WORK TASK -
Your answer is a number only: how many lines in the data below contain "avion"?
** DATASET CONTENT follows **
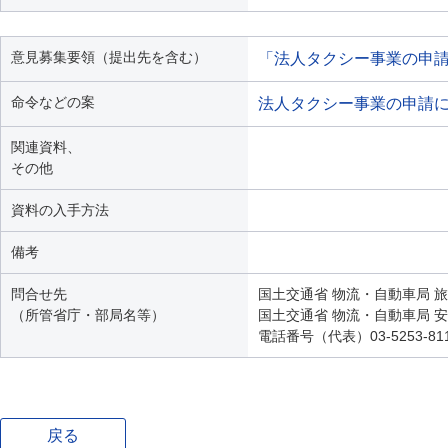
意見募集要領（提出先を含む）
「法人タクシー事業の申請
命令などの案
法人タクシー事業の申請
関連資料、
その他
資料の入手方法
備考
問合せ先
国土交通省 物流・自動車局 旅
（所管省庁・部局名等）
国土交通省 物流・自動車局 
電話番号（代表）03-5253-81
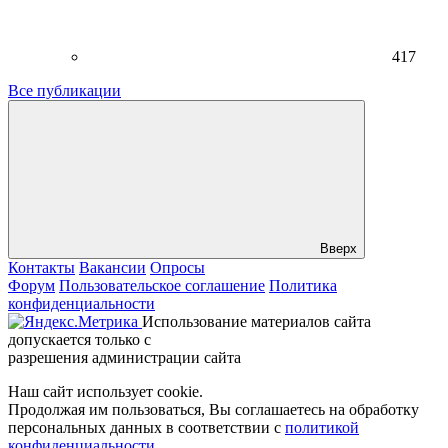
417
Все публикации
Вверх
Контакты
Вакансии
Опросы
Форум
Пользовательское соглашение
Политика
конфиденциальности
Использование материалов сайта
допускается только с
разрешения администрации сайта
Наш сайт использует cookie.
Продолжая им пользоваться, Вы соглашаетесь на обработку
персональных данных в соответствии с
политикой
конфиденциальности
.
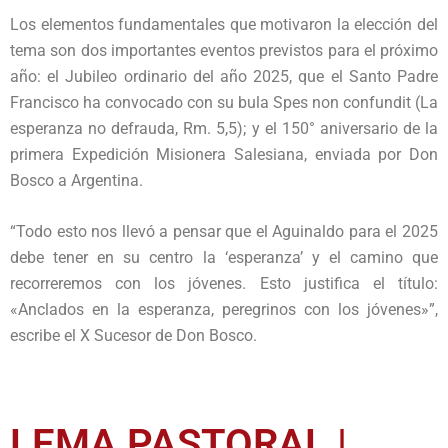
Los elementos fundamentales que motivaron la elección del
tema son dos importantes eventos previstos para el próximo
año: el Jubileo ordinario del año 2025, que el Santo Padre
Francisco ha convocado con su bula Spes non confundit (La
esperanza no defrauda, Rm. 5,5); y el 150° aniversario de la
primera Expedición Misionera Salesiana, enviada por Don
Bosco a Argentina.
“Todo esto nos llevó a pensar que el Aguinaldo para el 2025
debe tener en su centro la ‘esperanza’ y el camino que
recorreremos con los jóvenes. Esto justifica el título:
«Anclados en la esperanza, peregrinos con los jóvenes»”,
escribe el X Sucesor de Don Bosco.
LEMA PASTORAL |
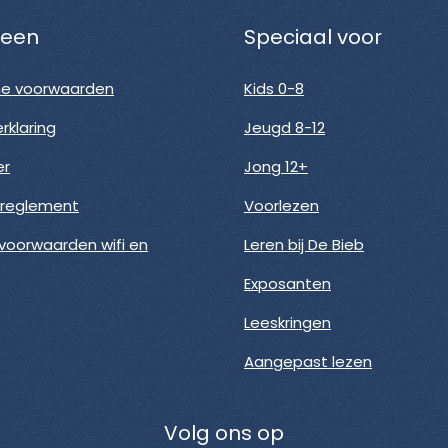
een
Speciaal voor
e voorwaarden
Kids 0-8
rklaring
Jeugd 8-12
er
Jong 12+
nreglement
Voorlezen
voorwaarden wifi en
Leren bij De Bieb
Exposanten
Leeskringen
Aangepast lezen
Volg ons op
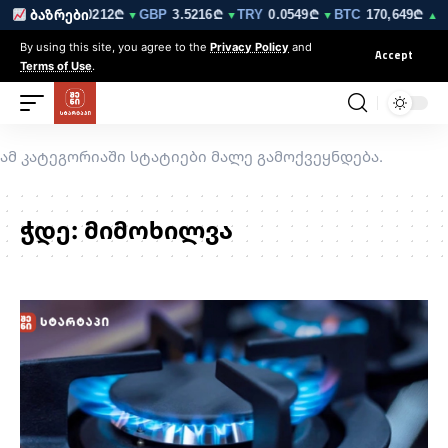
210₾
EUR
3.0212₾
GBP
3.5216₾
TRY
0.0549₾
BTC
170,649₾
ბაზრები
▼
▼
▼
▼
▲ 1
By using this site, you agree to the
Privacy Policy
and
Accept
Terms of Use
.
ამ კატეგორიაში სტატიები მალე გამოქვეყნდება.
ჭდე:
მიმოხილვა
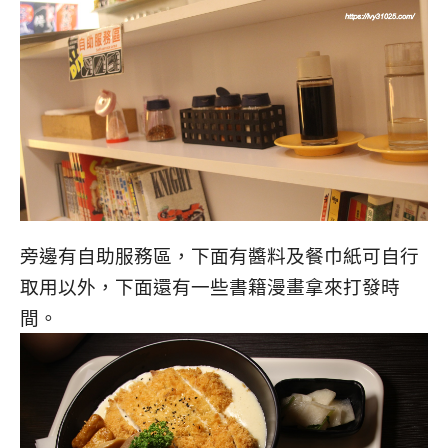
旁邊有自助服務區，下面有醬料及餐巾紙可自行
取用以外，下面還有一些書籍漫畫拿來打發時
間。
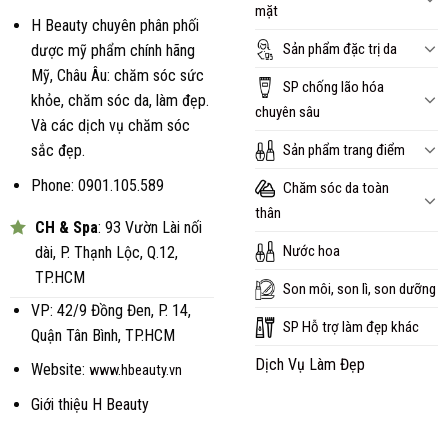
mặt
H Beauty chuyên phân phối
Sản phẩm đặc trị da
dược mỹ phẩm chính hãng
Mỹ, Châu Âu: chăm sóc sức
SP chống lão hóa
khỏe, chăm sóc da, làm đẹp.
chuyên sâu
Và các dịch vụ chăm sóc
Sản phẩm trang điểm
sắc đẹp.
Phone: 0901.105.589
Chăm sóc da toàn
thân
CH & Spa
: 93 Vườn Lài nối
Nước hoa
dài, P. Thạnh Lộc, Q.12,
TP.HCM
Son môi, son lì, son dưỡng
VP: 42/9 Đồng Đen, P. 14,
SP Hỗ trợ làm đẹp khác
Quận Tân Bình, TP.HCM
Dịch Vụ Làm Đẹp
Website:
www.hbeauty.vn
Giới thiệu H Beauty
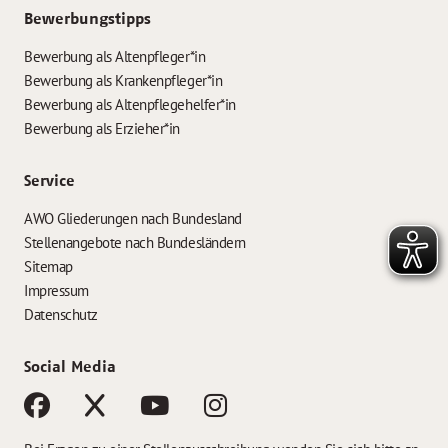
Bewerbungstipps
Bewerbung als Altenpfleger*in
Bewerbung als Krankenpfleger*in
Bewerbung als Altenpflegehelfer*in
Bewerbung als Erzieher*in
Service
AWO Gliederungen nach Bundesland
Stellenangebote nach Bundesländern
Sitemap
Impressum
Datenschutz
Social Media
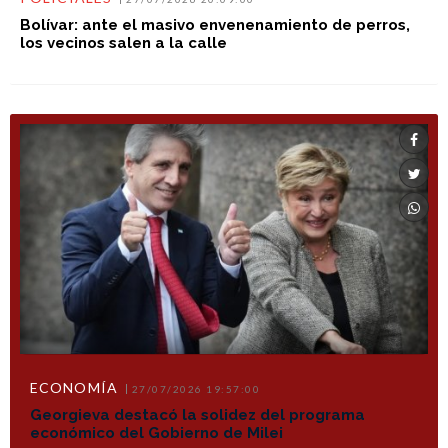
Bolívar: ante el masivo envenenamiento de perros,
los vecinos salen a la calle
ECONOMÍA
27/07/2026 19:57:00
Georgieva destacó la solidez del programa
económico del Gobierno de Milei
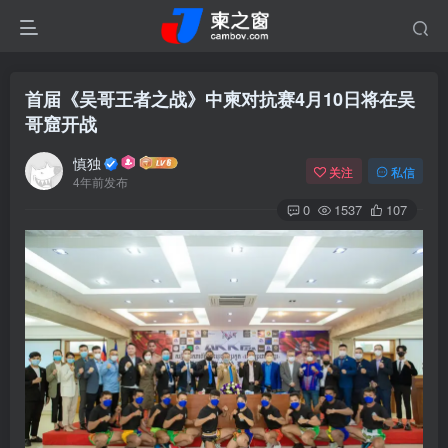
首届《吴哥王者之战》中柬对抗赛4月10日将在吴
哥窟开战
慎独
关注
私信
4年前发布
0
1537
107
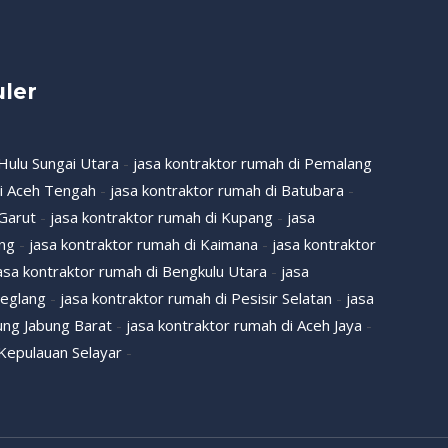
ler
 Hulu Sungai Utara
-
jasa kontraktor rumah di Pemalang
di Aceh Tengah
-
jasa kontraktor rumah di Batubara
-
 Garut
-
jasa kontraktor rumah di Kupang
-
jasa
ang
-
jasa kontraktor rumah di Kaimana
-
jasa kontraktor
asa kontraktor rumah di Bengkulu Utara
-
jasa
deglang
-
jasa kontraktor rumah di Pesisir Selatan
-
jasa
ung Jabung Barat
-
jasa kontraktor rumah di Aceh Jaya
-
 Kepulauan Selayar
-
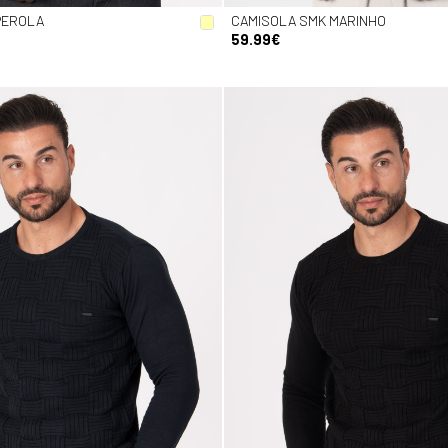
PEROLA
CAMISOLA SMK MARINHO
59.99€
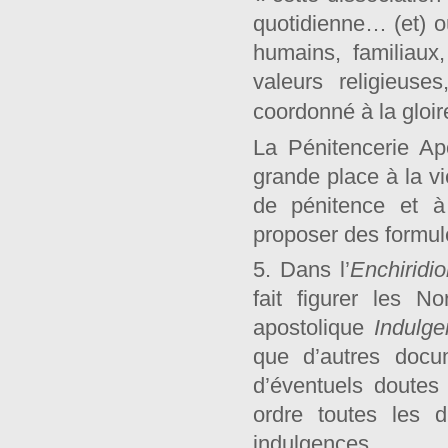
quotidienne… (et) où
humains, familiaux,
valeurs religieus
coordonné à la gloir
La Pénitencerie A
grande place à la vi
de pénitence et à 
proposer des formule
5. Dans l’
Enchiridi
fait figurer les N
apostolique
Indulge
que d’autres docum
d’éventuels doutes
ordre toutes les d
indulgences.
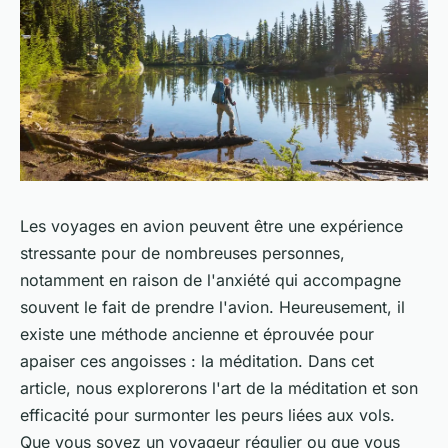
Les voyages en avion peuvent être une expérience
stressante pour de nombreuses personnes,
notamment en raison de l'anxiété qui accompagne
souvent le fait de prendre l'avion. Heureusement, il
existe une méthode ancienne et éprouvée pour
apaiser ces angoisses : la méditation. Dans cet
article, nous explorerons l'art de la méditation et son
efficacité pour surmonter les peurs liées aux vols.
Que vous soyez un voyageur régulier ou que vous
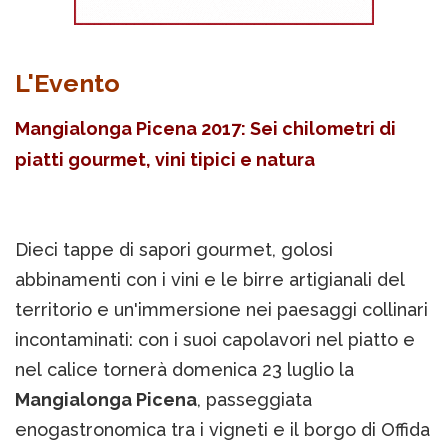
L'Evento
Mangialonga Picena 2017: Sei chilometri di
piatti gourmet, vini tipici e natura
Dieci tappe di sapori gourmet, golosi
abbinamenti con i vini e le birre artigianali del
territorio e un'immersione nei paesaggi collinari
incontaminati: con i suoi capolavori nel piatto e
nel calice tornerà domenica 23 luglio la
Mangialonga Picena
, passeggiata
enogastronomica tra i vigneti e il borgo di Offida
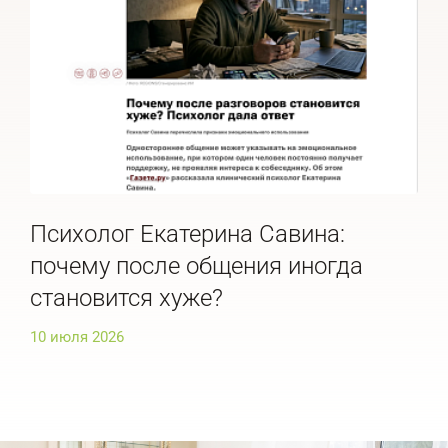
Психолог Екатерина Савина:
Пс
почему после общения иногда
ра
становится хуже?
ис
10 июля 2026
10 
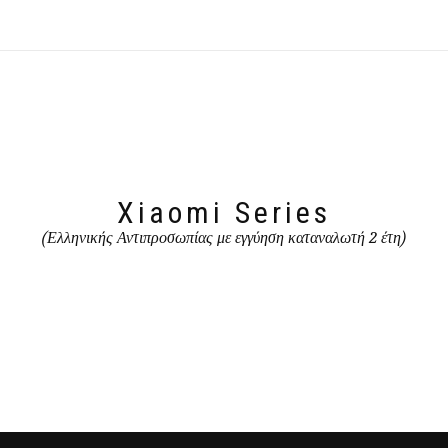
Xiaomi Series
(Ελληνικής Αντιπροσωπίας με εγγύηση καταναλωτή 2 έτη)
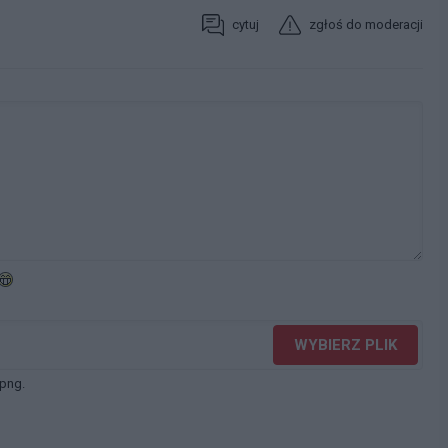
cytuj
zgłoś do moderacji
WYBIERZ PLIK
 png.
** End of DATASET CONTENT **
TASK RESPONSE -
2